L’auteur invité est Diane Bellemare – Fellow associée au CIRANO.
Les régimes fédéraux sont indispensables pour empêcher ceux qui n’ont pas de régimes complémentaires de tomber dans la pauvreté.
Le vieillissement de la population, les départs imminents à la retraite de nombreux baby-boomers, une espérance de vie toujours croissante et la volonté du gouvernement fédéral d’équilibrer son budget sont autant d’éléments qui ont amené le premier ministre du Canada, Stephen Harper, à proposer, à Davos, une réforme du programme de Sécurité de la vieillesse (SV) et du Supplément de revenu garanti (SRG) «afin d’en assurer la viabilité pour la prochaine génération, sans pénaliser les prestataires actuels». Que faut-il en penser?
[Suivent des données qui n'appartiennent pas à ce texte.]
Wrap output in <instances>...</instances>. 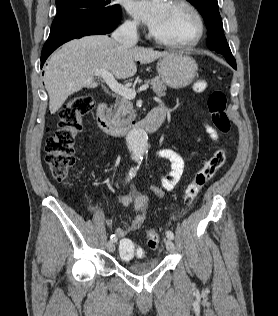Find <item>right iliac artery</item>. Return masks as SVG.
<instances>
[{"mask_svg": "<svg viewBox=\"0 0 278 316\" xmlns=\"http://www.w3.org/2000/svg\"><path fill=\"white\" fill-rule=\"evenodd\" d=\"M135 175H136V170L132 169V170L129 172V175H128V177H127V181H130V179H132L133 177H135ZM110 240L113 241V242H116V241H117V237L113 234V235H111Z\"/></svg>", "mask_w": 278, "mask_h": 316, "instance_id": "82829eb1", "label": "right iliac artery"}]
</instances>
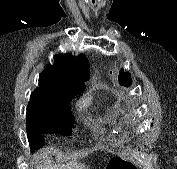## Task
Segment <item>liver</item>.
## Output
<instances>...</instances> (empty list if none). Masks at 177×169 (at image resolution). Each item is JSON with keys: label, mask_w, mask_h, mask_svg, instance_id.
<instances>
[{"label": "liver", "mask_w": 177, "mask_h": 169, "mask_svg": "<svg viewBox=\"0 0 177 169\" xmlns=\"http://www.w3.org/2000/svg\"><path fill=\"white\" fill-rule=\"evenodd\" d=\"M52 149V147L43 148L44 155L42 156V163L36 165V169H88L85 164L78 163L77 161L67 162L66 164H52L49 158ZM35 158H37V155H35ZM36 163H38V159Z\"/></svg>", "instance_id": "6515ba94"}]
</instances>
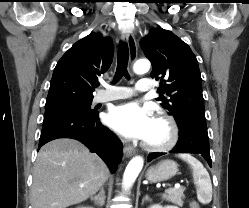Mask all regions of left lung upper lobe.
I'll use <instances>...</instances> for the list:
<instances>
[{"label": "left lung upper lobe", "mask_w": 249, "mask_h": 208, "mask_svg": "<svg viewBox=\"0 0 249 208\" xmlns=\"http://www.w3.org/2000/svg\"><path fill=\"white\" fill-rule=\"evenodd\" d=\"M145 56L152 63L151 77L160 79L161 106L176 122L188 115L205 118L201 75L196 56L190 47L171 31L152 29L143 41Z\"/></svg>", "instance_id": "1"}]
</instances>
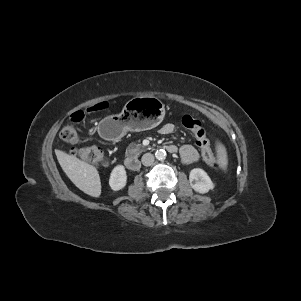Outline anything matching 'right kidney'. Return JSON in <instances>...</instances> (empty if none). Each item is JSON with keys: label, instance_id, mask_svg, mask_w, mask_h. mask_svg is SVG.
<instances>
[{"label": "right kidney", "instance_id": "1", "mask_svg": "<svg viewBox=\"0 0 301 301\" xmlns=\"http://www.w3.org/2000/svg\"><path fill=\"white\" fill-rule=\"evenodd\" d=\"M127 175L123 165L114 167L110 174L109 186L113 191H119L126 186Z\"/></svg>", "mask_w": 301, "mask_h": 301}]
</instances>
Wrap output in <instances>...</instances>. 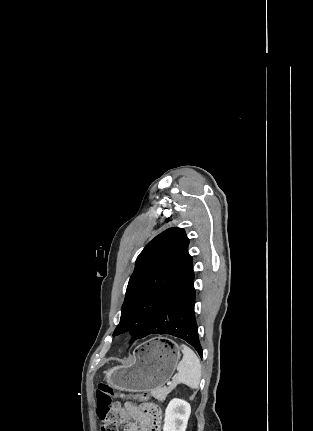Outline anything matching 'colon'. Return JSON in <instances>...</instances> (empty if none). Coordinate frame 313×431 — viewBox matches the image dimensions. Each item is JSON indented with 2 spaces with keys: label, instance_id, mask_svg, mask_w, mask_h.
I'll list each match as a JSON object with an SVG mask.
<instances>
[{
  "label": "colon",
  "instance_id": "5ec220e1",
  "mask_svg": "<svg viewBox=\"0 0 313 431\" xmlns=\"http://www.w3.org/2000/svg\"><path fill=\"white\" fill-rule=\"evenodd\" d=\"M115 397L131 398L143 402L149 399L146 393H138L135 395L126 394L114 389L107 383H100L96 390V404L97 415L102 422L101 431H119L116 414L111 409V402ZM146 406L147 412L154 418V431H158L161 419L160 409L154 403H147Z\"/></svg>",
  "mask_w": 313,
  "mask_h": 431
}]
</instances>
Précisons que l’architecture de notre système actuel de sécurité du revenu à la retraite, conçue à la fin des années 60, prévoit trois étages. Le premier vise à assurer un revenu minimum. Il est constitué de la Sécurité de la vieillesse et du Supplément du revenu garanti, des régimes financés par les revenus généraux du fédéral qui s’additionnent au Régime de rentes du Québec (RRQ) ou au Régime de pensions du Canada (RPC).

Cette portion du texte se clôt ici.